WHAT YOU ARE ASKED TO DO → How many lines in the entries below contain the string "jakna"? Reply with the number only.

Segment Open

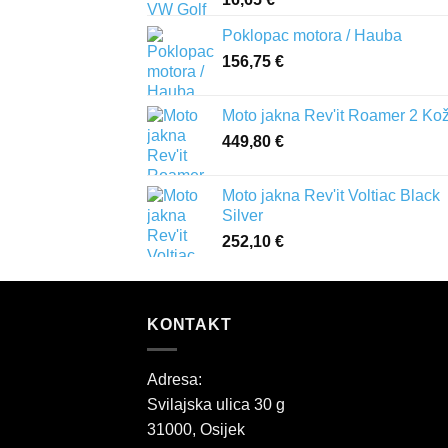
Poklopac motora / Hauba
156,75
€
Moto jakna Rev'it Roamer 2 Ko
449,80
€
Moto jakna Rev'it Voltiac Black
Silver
252,10
€
KONTAKT
Adresa:
Svilajska ulica 30 g
31000, Osijek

Segment Closed

TASK OUTPUT → 2